Records drawn from a dataset —
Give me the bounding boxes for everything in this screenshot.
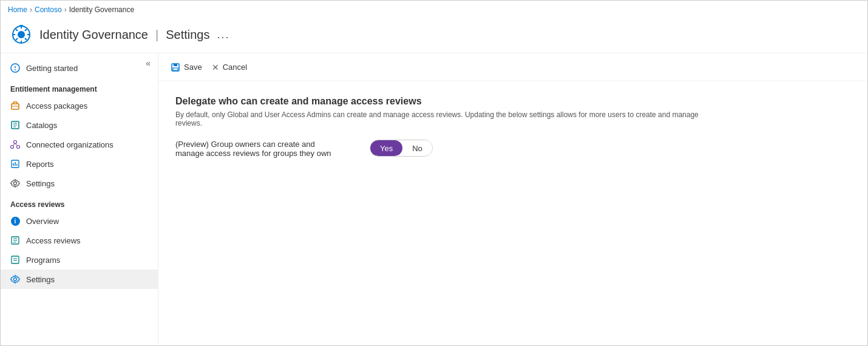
svg-point-11 — [14, 141, 17, 144]
gear-icon-ar — [10, 274, 20, 284]
sidebar-item-programs[interactable]: Programs — [1, 250, 158, 270]
sidebar-collapse-button[interactable]: « — [146, 58, 151, 68]
svg-point-4 — [15, 69, 16, 70]
sidebar-item-reports-label: Reports — [26, 160, 54, 169]
section-title: Delegate who can create and manage acces… — [175, 96, 850, 107]
reports-icon — [10, 159, 20, 169]
section-description: By default, only Global and User Access … — [175, 110, 722, 127]
reviews-icon — [10, 236, 20, 245]
sidebar-item-access-reviews[interactable]: Access reviews — [1, 231, 158, 250]
programs-icon — [10, 255, 20, 265]
sidebar-item-entitlement-settings-label: Settings — [26, 179, 55, 188]
sidebar-item-entitlement-settings[interactable]: Settings — [1, 174, 158, 193]
sidebar-item-catalogs-label: Catalogs — [26, 121, 57, 130]
getting-started-icon — [10, 63, 20, 73]
content-body: Delegate who can create and manage acces… — [158, 81, 867, 182]
save-label: Save — [184, 63, 202, 72]
svg-point-20 — [14, 182, 17, 185]
sidebar-item-connected-organizations[interactable]: Connected organizations — [1, 135, 158, 154]
breadcrumb: Home › Contoso › Identity Governance — [1, 1, 867, 19]
sidebar-item-overview[interactable]: i Overview — [1, 211, 158, 231]
setting-row-group-owners: (Preview) Group owners can create and ma… — [175, 140, 850, 158]
cancel-icon: ✕ — [212, 63, 219, 72]
sidebar-item-overview-label: Overview — [26, 217, 59, 226]
sidebar-item-getting-started[interactable]: Getting started — [1, 58, 158, 78]
toggle-group-group-owners[interactable]: Yes No — [370, 140, 433, 157]
header-ellipsis-menu[interactable]: ... — [217, 29, 229, 41]
identity-governance-icon — [10, 24, 32, 46]
entitlement-management-section-label: Entitlement management — [1, 78, 158, 96]
sidebar-item-access-packages-label: Access packages — [26, 101, 87, 110]
svg-rect-25 — [12, 256, 19, 263]
svg-point-28 — [14, 278, 17, 281]
svg-rect-30 — [174, 64, 177, 66]
page-header: Identity Governance | Settings ... — [1, 19, 867, 53]
sidebar-item-getting-started-label: Getting started — [26, 64, 78, 73]
cancel-button[interactable]: ✕ Cancel — [212, 60, 247, 75]
save-button[interactable]: Save — [171, 59, 202, 75]
sidebar-item-connected-organizations-label: Connected organizations — [26, 140, 114, 149]
access-reviews-section-label: Access reviews — [1, 193, 158, 211]
toggle-yes-button[interactable]: Yes — [370, 140, 402, 156]
sidebar-item-ar-settings-label: Settings — [26, 275, 55, 284]
sidebar-item-programs-label: Programs — [26, 256, 60, 265]
sidebar: « Getting started Entitlement management… — [1, 53, 158, 345]
svg-rect-31 — [173, 68, 178, 70]
save-icon — [171, 62, 180, 72]
breadcrumb-home[interactable]: Home — [8, 5, 27, 14]
setting-label-group-owners: (Preview) Group owners can create and ma… — [175, 140, 345, 158]
info-icon: i — [10, 216, 20, 226]
svg-point-1 — [18, 31, 25, 38]
toggle-no-button[interactable]: No — [402, 140, 432, 156]
svg-point-13 — [17, 146, 20, 149]
main-content: Save ✕ Cancel Delegate who can create an… — [158, 53, 867, 345]
svg-line-15 — [15, 144, 18, 146]
header-subtitle: Settings — [166, 28, 209, 42]
header-title: Identity Governance — [39, 28, 148, 42]
cancel-label: Cancel — [223, 63, 247, 72]
sidebar-item-access-reviews-label: Access reviews — [26, 236, 81, 245]
breadcrumb-contoso[interactable]: Contoso — [35, 5, 62, 14]
catalog-icon — [10, 120, 20, 130]
svg-point-12 — [11, 146, 14, 149]
org-icon — [10, 140, 20, 149]
package-icon — [10, 101, 20, 110]
sidebar-item-access-packages[interactable]: Access packages — [1, 96, 158, 115]
toolbar: Save ✕ Cancel — [158, 53, 867, 81]
gear-icon-entitlement — [10, 178, 20, 188]
sidebar-item-catalogs[interactable]: Catalogs — [1, 115, 158, 135]
svg-line-14 — [13, 144, 15, 146]
sidebar-item-ar-settings[interactable]: Settings — [1, 270, 158, 289]
breadcrumb-identity-governance: Identity Governance — [69, 5, 134, 14]
sidebar-item-reports[interactable]: Reports — [1, 154, 158, 174]
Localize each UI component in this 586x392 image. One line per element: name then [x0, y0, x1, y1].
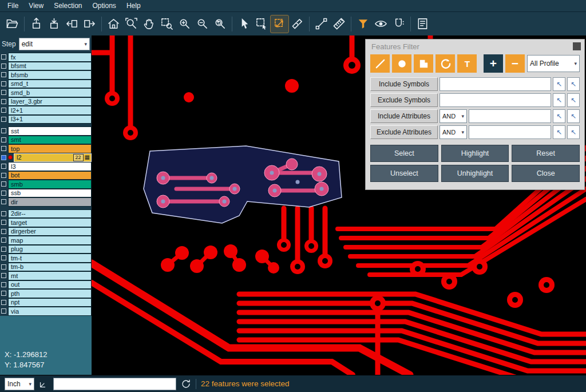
layer-visibility-checkbox[interactable] — [1, 181, 6, 187]
layer-visibility-checkbox[interactable] — [1, 211, 6, 216]
layer-name[interactable]: pth — [8, 289, 92, 298]
pick-from-screen-icon[interactable]: ↖ — [553, 109, 565, 123]
layer-visibility-checkbox[interactable] — [1, 108, 6, 113]
layer-name[interactable]: out — [8, 280, 92, 290]
profile-dropdown[interactable]: All Profile▾ — [527, 55, 580, 72]
layer-visibility-checkbox[interactable] — [1, 90, 6, 95]
include-symbols-input[interactable] — [440, 77, 551, 91]
pick-add-from-screen-icon[interactable]: ↖ — [567, 125, 580, 139]
layer-visibility-checkbox[interactable] — [1, 247, 6, 252]
pick-add-from-screen-icon[interactable]: ↖ — [567, 109, 580, 123]
layer-name[interactable]: bot — [8, 171, 92, 180]
report-icon[interactable] — [414, 15, 431, 33]
step-dropdown[interactable]: edit ▾ — [19, 38, 90, 50]
layer-visibility-checkbox[interactable] — [1, 146, 6, 151]
box-arrow-left-icon[interactable] — [63, 15, 81, 33]
layer-visibility-checkbox[interactable] — [1, 137, 6, 142]
home-icon[interactable] — [105, 15, 122, 33]
layer-visibility-checkbox[interactable] — [1, 300, 6, 305]
pick-add-from-screen-icon[interactable]: ↖ — [567, 93, 580, 107]
layer-name[interactable]: smd_t — [8, 80, 92, 89]
exclude-symbols-button[interactable]: Exclude Symbols — [370, 93, 438, 107]
add-filter-button[interactable]: + — [484, 54, 503, 73]
layer-name[interactable]: 2dir-- — [8, 209, 92, 219]
layer-name[interactable]: mt — [8, 271, 92, 280]
layer-name[interactable]: tm-b — [8, 263, 92, 272]
layer-visibility-checkbox[interactable] — [1, 282, 6, 287]
menu-view[interactable]: View — [23, 1, 49, 11]
layer-name[interactable]: ssb — [8, 189, 92, 198]
layer-name[interactable]: smd_b — [8, 88, 92, 97]
surface-tool-button[interactable] — [414, 54, 433, 73]
layer-name[interactable]: bfsmt — [8, 62, 92, 71]
reset-button[interactable]: Reset — [512, 145, 580, 162]
layer-name[interactable]: npt — [8, 298, 92, 307]
layer-name[interactable]: dirgerber — [8, 227, 92, 236]
zoom-in-icon[interactable] — [176, 15, 193, 33]
angle-mode-icon[interactable] — [39, 379, 49, 389]
pick-from-screen-icon[interactable]: ↖ — [553, 125, 565, 139]
include-attributes-input[interactable] — [469, 109, 551, 123]
refresh-icon[interactable] — [181, 379, 191, 389]
open-folder-icon[interactable] — [3, 15, 21, 33]
line-tool-button[interactable] — [370, 54, 390, 73]
snap-icon[interactable] — [390, 15, 407, 33]
layer-name[interactable]: map — [8, 236, 92, 245]
layer-name[interactable]: target — [8, 218, 92, 227]
highlight-button[interactable]: Highlight — [441, 145, 509, 162]
layer-name[interactable]: fx — [8, 53, 92, 62]
layer-name[interactable]: l222▦ — [14, 153, 92, 163]
include-symbols-button[interactable]: Include Symbols — [370, 77, 438, 91]
layer-visibility-checkbox[interactable] — [1, 72, 6, 77]
units-dropdown[interactable]: Inch ▾ — [5, 378, 34, 390]
menu-help[interactable]: Help — [121, 1, 146, 11]
layer-visibility-checkbox[interactable] — [1, 291, 6, 296]
close-button[interactable]: Close — [512, 165, 580, 182]
layer-visibility-checkbox[interactable] — [1, 155, 6, 160]
layer-visibility-checkbox[interactable] — [1, 128, 6, 133]
layer-visibility-checkbox[interactable] — [1, 255, 6, 260]
box-arrow-down-icon[interactable] — [45, 15, 63, 33]
pan-hand-icon[interactable] — [140, 15, 158, 33]
box-arrow-up-icon[interactable] — [27, 15, 45, 33]
menu-selection[interactable]: Selection — [49, 1, 87, 11]
ruler-icon[interactable] — [330, 15, 348, 33]
select-button[interactable]: Select — [370, 145, 438, 162]
layer-visibility-checkbox[interactable] — [1, 199, 6, 204]
remove-filter-button[interactable]: − — [505, 54, 525, 73]
layer-visibility-checkbox[interactable] — [1, 308, 6, 314]
layer-name[interactable]: top — [8, 144, 92, 153]
box-arrow-right-icon[interactable] — [81, 15, 98, 33]
layer-name[interactable]: tm-t — [8, 254, 92, 263]
measure-line-icon[interactable] — [312, 15, 330, 33]
select-rect-icon[interactable] — [253, 15, 271, 33]
layer-visibility-checkbox[interactable] — [1, 99, 6, 104]
pointer-icon[interactable] — [235, 15, 253, 33]
pick-add-from-screen-icon[interactable]: ↖ — [567, 77, 580, 91]
text-tool-button[interactable]: T — [457, 54, 477, 73]
dialog-title-bar[interactable]: Features Filter — [366, 39, 584, 53]
layer-visibility-checkbox[interactable] — [1, 237, 6, 243]
layer-visibility-checkbox[interactable] — [1, 173, 6, 178]
pick-from-screen-icon[interactable]: ↖ — [553, 77, 565, 91]
layer-name[interactable]: l3+1 — [8, 115, 92, 124]
pick-from-screen-icon[interactable]: ↖ — [553, 93, 565, 107]
include-attributes-button[interactable]: Include Attributes — [370, 109, 438, 123]
exclude-attributes-input[interactable] — [469, 125, 551, 139]
logic-operator-dropdown[interactable]: AND▾ — [440, 125, 467, 139]
layer-visibility-checkbox[interactable] — [1, 64, 6, 69]
layer-visibility-checkbox[interactable] — [1, 81, 6, 86]
layer-name[interactable]: l2+1 — [8, 106, 92, 115]
layer-visibility-checkbox[interactable] — [1, 229, 6, 234]
menu-file[interactable]: File — [2, 1, 23, 11]
layer-name[interactable]: bfsmb — [8, 70, 92, 80]
zoom-fit-icon[interactable] — [122, 15, 140, 33]
layer-visibility-checkbox[interactable] — [1, 191, 6, 196]
layer-visibility-checkbox[interactable] — [1, 164, 6, 169]
exclude-attributes-button[interactable]: Exclude Attributes — [370, 125, 438, 139]
layer-visibility-checkbox[interactable] — [1, 273, 6, 278]
pcb-canvas[interactable]: Features Filter T+−All Profile▾ Include … — [92, 35, 586, 375]
exclude-symbols-input[interactable] — [440, 93, 551, 107]
layer-visibility-checkbox[interactable] — [1, 54, 6, 60]
layer-name[interactable]: smt — [8, 136, 92, 145]
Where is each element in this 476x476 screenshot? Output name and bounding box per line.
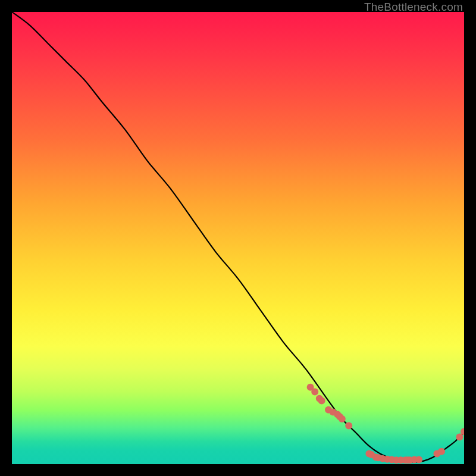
chart-stage: TheBottleneck.com [0,0,476,476]
plot-area [12,12,464,464]
chart-overlay-svg [12,12,464,464]
bottleneck-curve [12,12,464,462]
sample-point [415,456,422,463]
sample-point [318,397,325,405]
sample-point [345,422,352,429]
sample-point [339,415,346,422]
sample-points-group [307,384,464,464]
sample-point [311,388,318,395]
sample-point [438,448,445,455]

ABOUT THIS TASK — Which lines of the entries above contain the word "pick"? Copy each of them.

RESULT OF THE EXERCISE —
pick-from-screen-icon[interactable]: ↖ — [553, 109, 565, 123]
pick-add-from-screen-icon[interactable]: ↖ — [567, 125, 580, 139]
pick-add-from-screen-icon[interactable]: ↖ — [567, 109, 580, 123]
pick-add-from-screen-icon[interactable]: ↖ — [567, 93, 580, 107]
pick-from-screen-icon[interactable]: ↖ — [553, 125, 565, 139]
pick-add-from-screen-icon[interactable]: ↖ — [567, 77, 580, 91]
pick-from-screen-icon[interactable]: ↖ — [553, 77, 565, 91]
pick-from-screen-icon[interactable]: ↖ — [553, 93, 565, 107]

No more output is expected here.